Teo Teocoli: "Che compleanno: per colpa del virus tanti auguri... al telefono"

Vita e carriera: "Hanno chiamato Boldi, Pozzetto, Celentano no. Poi dal nulla magari ti dice “Uè, ma non ti fai mai sentire?"

Teo Teocoli

Teo Teocoli

Milano, 27 febbraio 2020 -  I monelli non invecchiano. Soprattutto a teatro. Il tempo è poco più di una scusa per festeggiare. O per farsi una bella chiacchierata. Come per i 75 anni di vita stravissuta di Teo Teocoli, ragazzo del 1945. Compleanno in sordina lo scorso martedì. Due date saltate nel weekend al Nuovo (maledetto virus). Rimane la voglia di raccontarsi. Prima di ricominciare per teatri e tv.

Teocoli, come ha festeggiato? "Al telefono. La gente non si è fidata ad uscire di casa. Scusami il termine, ma è stato proprio un compleanno del cavolo. E pensa che il giorno prima ci ho messo 7 ore a tornare in treno da Roma, dove mi è saltata pure la festa a Domenica in".

Come mai? "Hanno dovuto inserire il premier Giuseppe Conte e io sono scivolato fuori. Pazienza, torno da Mara presto. Ma il viaggio di rientro mi ha ricordato quando scendevo giù in Calabria da mia nonna, con la Freccia del Sud. Oggi poi la mia Milano è avvilente: i mercati sono vuoti, i teatri chiusi".

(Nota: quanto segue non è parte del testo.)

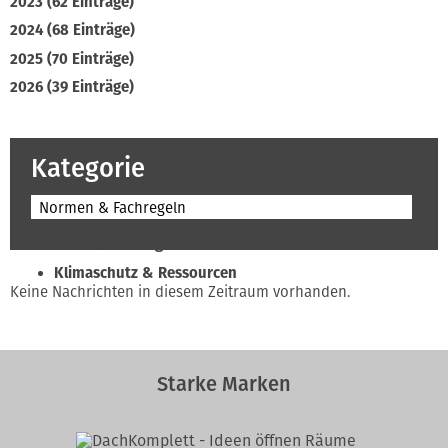
2023 (62 Einträge)
2024 (68 Einträge)
2025 (70 Einträge)
2026 (39 Einträge)
Kategorie
Normen & Fachregeln
Beruf & Bildung
Klimaschutz & Ressourcen
Keine Nachrichten in diesem Zeitraum vorhanden.
Normen & Fachregeln
Prävention & Arbeitsschutz
Recht & Wirtschaft
Starke Marken
Soziales & Tarifpolitik
Verband & Innungen
Interviews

Chi l’ha chiamata per gli auguri? "Boldi, Pozzetto, qualcuno del Derby, i ragazzi della compagnia. Adriano Celentano no, ma lui non chiama mai. È un po’ così. Magari poi spunta dal nulla e ti dice: “Uè, ma non ti fai mai sentire?”".

Siete cresciuti insieme. "Mi porto appresso questa cosa che ci assomigliamo. Un po’ ci marcio, è stata una grande avventura. Un po’ penso che sono decisamente più bello. Ormai non lo imito, lo sostituisco proprio, come succederà anche alla trasmissione di Enrico Ruggeri e Bianca Guaccero. D’altronde lui è sempre più impalpabile, isolato. Tornerò presto anche da Fazio, dove ho fatto Ibrahimovic. Questa volta pensavo di presentarmi come Donnarumma".

La divertono sempre le imitazioni? "Sì, anche se non danno grande prestigio in una carriera. Però quando vengono bene le persone si divertono. Il mio lavoro alla fine è osservare le cose curiose dei personaggi famosi e delle persone comuni, trasformando tutto in un monologo".

Si è sempre mosso con grande libertà. "È vero. Ma la libertà ha un prezzo in un ambiente dove ci sono i giri, le amicizie, i salotti. A me però piace così. Salto sulla macchina e faccio 400 km per una data in provincia. All’inizio mi pesa ma poi arrivo e c’è il teatro pieno, gli amici mi aspettano, si fanno due risate, un brindisino. E una volta finito altri 400 km per tornare a Milano, mangiando insieme un panino in macchina e ascoltando la musica. Come 60 anni fa, pieni di adrenalina".

Un rimpianto? "Il cinema. Ero troppo pretenzioso, volevo la Commedia all’Italiana, Tognazzi e Gassman, continuare la tradizione. Invece diminuirono gli autori ed ebbero il sopravvento i cabarettisti, che portavano sul set i loro personaggi. Erano filmetti e a me non piacevano".

C’è qualcuno da cui si è sentito tradito? "Ho il dispiacere di essermi perso di vista con i ragazzi del Derby, quando fu chiuso per questioni burocratiche. Da un giorno con l’altro non ci siamo più sentiti. Ho qui una foto tutti insieme e ogni tanto ci penso. Anche al fatto che parliamo di 50 anni fa…".

Il momento più bello? "Quando ho unito cose diverse: Emilio con Zuzzurro e Gaspare, Mai dire gol della Gialappa’s, Quelli che il Calcio, i tre Sanremo. Erano anche gli anni dei grandi show televisivi di Bibi Ballandi, le trasmissioni di Morandi, Fiorello, Salemme, Adriano. Portavo sul palco me stesso e mi divertivo".

Che augurio si fa per i prossimi 75 anni? "Che le mie figlie si sposino! Del lavoro non posso proprio lamentarmi, ora sono anche meno polemico e irascibile, alla fine un po’ di saggezza è arrivata".